Saved entries
^^^^

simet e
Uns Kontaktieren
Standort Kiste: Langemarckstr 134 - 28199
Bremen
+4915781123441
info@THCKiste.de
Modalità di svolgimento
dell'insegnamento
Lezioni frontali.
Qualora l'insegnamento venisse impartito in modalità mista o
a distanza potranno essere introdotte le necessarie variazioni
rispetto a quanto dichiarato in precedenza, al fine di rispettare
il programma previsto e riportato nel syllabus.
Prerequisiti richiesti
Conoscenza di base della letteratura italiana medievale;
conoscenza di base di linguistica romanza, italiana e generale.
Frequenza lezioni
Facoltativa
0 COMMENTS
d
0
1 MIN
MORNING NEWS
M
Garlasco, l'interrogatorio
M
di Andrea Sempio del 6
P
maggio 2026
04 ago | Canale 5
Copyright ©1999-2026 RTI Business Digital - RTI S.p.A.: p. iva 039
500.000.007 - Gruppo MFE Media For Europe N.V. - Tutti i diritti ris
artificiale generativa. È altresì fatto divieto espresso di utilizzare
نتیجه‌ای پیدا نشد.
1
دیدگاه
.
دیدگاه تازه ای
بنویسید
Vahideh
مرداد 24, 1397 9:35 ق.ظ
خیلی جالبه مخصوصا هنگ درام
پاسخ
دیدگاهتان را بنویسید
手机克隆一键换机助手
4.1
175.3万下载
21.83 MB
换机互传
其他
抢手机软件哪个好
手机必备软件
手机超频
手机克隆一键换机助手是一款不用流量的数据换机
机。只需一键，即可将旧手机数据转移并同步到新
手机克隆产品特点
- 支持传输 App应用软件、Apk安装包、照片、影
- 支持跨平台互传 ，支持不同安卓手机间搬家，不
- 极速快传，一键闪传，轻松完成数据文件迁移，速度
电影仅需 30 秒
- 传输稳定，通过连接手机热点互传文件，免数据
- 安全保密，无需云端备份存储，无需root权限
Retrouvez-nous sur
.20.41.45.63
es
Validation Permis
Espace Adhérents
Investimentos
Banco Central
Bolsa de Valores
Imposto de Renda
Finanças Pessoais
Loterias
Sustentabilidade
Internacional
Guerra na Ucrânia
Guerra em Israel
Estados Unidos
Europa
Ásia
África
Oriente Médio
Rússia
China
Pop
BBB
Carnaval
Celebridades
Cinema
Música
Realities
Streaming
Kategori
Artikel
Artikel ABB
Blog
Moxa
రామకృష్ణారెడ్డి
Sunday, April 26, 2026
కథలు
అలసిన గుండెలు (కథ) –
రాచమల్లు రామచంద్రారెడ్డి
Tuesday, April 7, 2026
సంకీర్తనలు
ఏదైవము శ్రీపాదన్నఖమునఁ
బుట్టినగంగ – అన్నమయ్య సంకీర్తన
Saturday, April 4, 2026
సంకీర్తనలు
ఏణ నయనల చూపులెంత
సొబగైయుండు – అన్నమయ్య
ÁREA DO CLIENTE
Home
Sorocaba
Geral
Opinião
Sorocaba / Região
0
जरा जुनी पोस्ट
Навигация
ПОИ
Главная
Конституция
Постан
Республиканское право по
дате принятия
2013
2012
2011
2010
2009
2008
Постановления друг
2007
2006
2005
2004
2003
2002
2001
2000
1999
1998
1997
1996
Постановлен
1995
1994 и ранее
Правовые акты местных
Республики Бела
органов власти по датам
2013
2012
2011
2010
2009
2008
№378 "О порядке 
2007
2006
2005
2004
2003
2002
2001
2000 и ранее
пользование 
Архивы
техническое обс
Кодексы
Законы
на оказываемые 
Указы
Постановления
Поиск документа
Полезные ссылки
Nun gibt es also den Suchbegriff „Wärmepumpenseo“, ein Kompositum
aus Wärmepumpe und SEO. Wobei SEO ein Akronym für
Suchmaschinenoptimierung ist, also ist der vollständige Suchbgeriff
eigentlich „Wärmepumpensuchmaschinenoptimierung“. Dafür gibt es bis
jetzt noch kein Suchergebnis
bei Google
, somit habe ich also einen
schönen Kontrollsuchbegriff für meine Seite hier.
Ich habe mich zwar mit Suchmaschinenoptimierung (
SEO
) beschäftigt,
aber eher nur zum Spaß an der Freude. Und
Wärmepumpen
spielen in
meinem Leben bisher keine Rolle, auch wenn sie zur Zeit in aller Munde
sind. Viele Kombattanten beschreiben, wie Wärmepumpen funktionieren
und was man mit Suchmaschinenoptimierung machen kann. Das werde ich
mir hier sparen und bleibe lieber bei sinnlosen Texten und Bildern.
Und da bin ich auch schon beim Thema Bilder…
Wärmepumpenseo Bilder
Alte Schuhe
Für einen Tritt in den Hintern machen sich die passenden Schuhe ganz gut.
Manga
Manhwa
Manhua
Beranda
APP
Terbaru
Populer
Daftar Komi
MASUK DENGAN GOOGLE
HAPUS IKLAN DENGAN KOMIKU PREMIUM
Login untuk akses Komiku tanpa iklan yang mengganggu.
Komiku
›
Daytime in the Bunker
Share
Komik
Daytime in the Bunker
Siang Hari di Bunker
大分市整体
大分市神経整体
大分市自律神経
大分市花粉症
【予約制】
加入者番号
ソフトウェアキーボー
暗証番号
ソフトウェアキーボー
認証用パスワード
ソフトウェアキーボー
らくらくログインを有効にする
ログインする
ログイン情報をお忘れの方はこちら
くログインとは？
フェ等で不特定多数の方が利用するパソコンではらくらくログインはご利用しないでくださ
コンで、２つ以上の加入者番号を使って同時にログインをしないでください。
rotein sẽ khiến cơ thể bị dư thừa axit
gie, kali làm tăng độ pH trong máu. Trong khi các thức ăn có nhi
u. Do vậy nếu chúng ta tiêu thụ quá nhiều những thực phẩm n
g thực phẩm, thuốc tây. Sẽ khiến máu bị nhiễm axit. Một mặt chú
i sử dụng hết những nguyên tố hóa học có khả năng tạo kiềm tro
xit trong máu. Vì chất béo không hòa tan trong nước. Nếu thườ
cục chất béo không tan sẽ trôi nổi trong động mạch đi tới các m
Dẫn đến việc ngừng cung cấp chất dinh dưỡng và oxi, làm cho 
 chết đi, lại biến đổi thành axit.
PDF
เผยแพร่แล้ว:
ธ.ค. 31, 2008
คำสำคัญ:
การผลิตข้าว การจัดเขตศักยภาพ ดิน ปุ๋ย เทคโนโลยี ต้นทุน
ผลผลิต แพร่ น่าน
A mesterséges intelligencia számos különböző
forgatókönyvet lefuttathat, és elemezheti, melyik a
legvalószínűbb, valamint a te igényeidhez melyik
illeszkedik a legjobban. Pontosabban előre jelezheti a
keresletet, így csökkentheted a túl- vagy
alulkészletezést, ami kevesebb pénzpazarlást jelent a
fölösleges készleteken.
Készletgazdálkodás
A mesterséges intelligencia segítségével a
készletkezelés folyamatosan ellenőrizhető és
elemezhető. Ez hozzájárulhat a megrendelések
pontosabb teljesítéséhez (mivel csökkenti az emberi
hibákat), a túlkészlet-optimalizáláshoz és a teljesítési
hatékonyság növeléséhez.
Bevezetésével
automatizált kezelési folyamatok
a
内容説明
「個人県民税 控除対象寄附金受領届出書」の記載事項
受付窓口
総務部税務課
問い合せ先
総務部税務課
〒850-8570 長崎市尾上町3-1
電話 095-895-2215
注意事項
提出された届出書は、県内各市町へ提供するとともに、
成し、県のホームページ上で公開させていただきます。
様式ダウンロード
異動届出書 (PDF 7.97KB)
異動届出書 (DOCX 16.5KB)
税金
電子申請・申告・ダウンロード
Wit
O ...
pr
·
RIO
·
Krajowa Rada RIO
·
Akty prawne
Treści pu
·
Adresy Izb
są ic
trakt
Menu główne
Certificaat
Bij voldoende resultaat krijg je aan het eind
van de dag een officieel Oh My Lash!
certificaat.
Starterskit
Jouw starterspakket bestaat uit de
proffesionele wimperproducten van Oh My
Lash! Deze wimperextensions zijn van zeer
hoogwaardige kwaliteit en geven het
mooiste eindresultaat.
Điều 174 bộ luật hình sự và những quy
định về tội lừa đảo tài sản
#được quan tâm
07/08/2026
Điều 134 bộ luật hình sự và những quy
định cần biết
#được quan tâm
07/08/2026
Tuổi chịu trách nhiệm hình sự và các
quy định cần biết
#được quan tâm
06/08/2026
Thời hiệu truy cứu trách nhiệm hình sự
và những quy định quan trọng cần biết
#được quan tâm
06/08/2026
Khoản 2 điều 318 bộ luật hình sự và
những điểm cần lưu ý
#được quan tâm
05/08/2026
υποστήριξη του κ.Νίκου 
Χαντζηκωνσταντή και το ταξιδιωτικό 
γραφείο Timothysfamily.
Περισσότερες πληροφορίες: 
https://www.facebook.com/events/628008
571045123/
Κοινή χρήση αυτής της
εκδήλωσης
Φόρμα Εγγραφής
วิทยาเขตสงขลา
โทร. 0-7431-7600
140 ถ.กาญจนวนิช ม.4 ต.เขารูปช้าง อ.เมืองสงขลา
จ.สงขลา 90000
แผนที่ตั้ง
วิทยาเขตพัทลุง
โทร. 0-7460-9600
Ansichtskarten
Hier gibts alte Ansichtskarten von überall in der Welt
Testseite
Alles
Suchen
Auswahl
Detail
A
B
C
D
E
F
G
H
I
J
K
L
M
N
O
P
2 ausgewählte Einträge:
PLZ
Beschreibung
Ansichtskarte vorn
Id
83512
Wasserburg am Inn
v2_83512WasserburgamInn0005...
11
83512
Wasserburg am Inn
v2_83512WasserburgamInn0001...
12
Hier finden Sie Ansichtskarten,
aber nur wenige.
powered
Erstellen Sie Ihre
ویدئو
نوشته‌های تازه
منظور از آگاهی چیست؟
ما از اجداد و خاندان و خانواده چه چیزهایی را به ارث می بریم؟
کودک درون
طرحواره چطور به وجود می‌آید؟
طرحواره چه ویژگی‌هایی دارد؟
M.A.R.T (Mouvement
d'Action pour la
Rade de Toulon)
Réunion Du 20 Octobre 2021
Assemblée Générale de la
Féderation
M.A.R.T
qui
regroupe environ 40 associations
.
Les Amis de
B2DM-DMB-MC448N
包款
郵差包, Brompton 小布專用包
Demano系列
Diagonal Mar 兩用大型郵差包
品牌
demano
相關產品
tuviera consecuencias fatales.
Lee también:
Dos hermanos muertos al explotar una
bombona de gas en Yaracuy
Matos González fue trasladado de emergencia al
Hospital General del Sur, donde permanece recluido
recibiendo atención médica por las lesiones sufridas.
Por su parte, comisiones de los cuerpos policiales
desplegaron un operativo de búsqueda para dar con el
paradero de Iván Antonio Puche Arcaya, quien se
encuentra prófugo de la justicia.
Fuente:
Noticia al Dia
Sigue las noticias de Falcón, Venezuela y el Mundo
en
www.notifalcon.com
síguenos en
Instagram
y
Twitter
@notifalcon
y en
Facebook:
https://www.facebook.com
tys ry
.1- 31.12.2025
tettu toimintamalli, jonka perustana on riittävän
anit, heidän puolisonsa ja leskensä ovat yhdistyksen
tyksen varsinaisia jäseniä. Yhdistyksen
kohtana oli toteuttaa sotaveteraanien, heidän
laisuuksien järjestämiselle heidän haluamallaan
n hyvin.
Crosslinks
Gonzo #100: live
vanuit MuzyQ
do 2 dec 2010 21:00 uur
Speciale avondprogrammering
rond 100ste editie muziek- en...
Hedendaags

^^^^

In the entries above, restate word for word the lines between the one holding "Internacional" and the one holding "ich also einen", inclusive, and nothing besides.

• [ANSWER BELOW]:
Internacional
Guerra na Ucrânia
Guerra em Israel
Estados Unidos
Europa
Ásia
África
Oriente Médio
Rússia
China
Pop
BBB
Carnaval
Celebridades
Cinema
Música
Realities
Streaming
Kategori
Artikel
Artikel ABB
Blog
Moxa
రామకృష్ణారెడ్డి
Sunday, April 26, 2026
కథలు
అలసిన గుండెలు (కథ) –
రాచమల్లు రామచంద్రారెడ్డి
Tuesday, April 7, 2026
సంకీర్తనలు
ఏదైవము శ్రీపాదన్నఖమునఁ
బుట్టినగంగ – అన్నమయ్య సంకీర్తన
Saturday, April 4, 2026
సంకీర్తనలు
ఏణ నయనల చూపులెంత
సొబగైయుండు – అన్నమయ్య
ÁREA DO CLIENTE
Home
Sorocaba
Geral
Opinião
Sorocaba / Região
0
जरा जुनी पोस्ट
Навигация
ПОИ
Главная
Конституция
Постан
Республиканское право по
дате принятия
2013
2012
2011
2010
2009
2008
Постановления друг
2007
2006
2005
2004
2003
2002
2001
2000
1999
1998
1997
1996
Постановлен
1995
1994 и ранее
Правовые акты местных
Республики Бела
органов власти по датам
2013
2012
2011
2010
2009
2008
№378 "О порядке 
2007
2006
2005
2004
2003
2002
2001
2000 и ранее
пользование 
Архивы
техническое обс
Кодексы
Законы
на оказываемые 
Указы
Постановления
Поиск документа
Полезные ссылки
Nun gibt es also den Suchbegriff „Wärmepumpenseo“, ein Kompositum
aus Wärmepumpe und SEO. Wobei SEO ein Akronym für
Suchmaschinenoptimierung ist, also ist der vollständige Suchbgeriff
eigentlich „Wärmepumpensuchmaschinenoptimierung“. Dafür gibt es bis
jetzt noch kein Suchergebnis
bei Google
, somit habe ich also einen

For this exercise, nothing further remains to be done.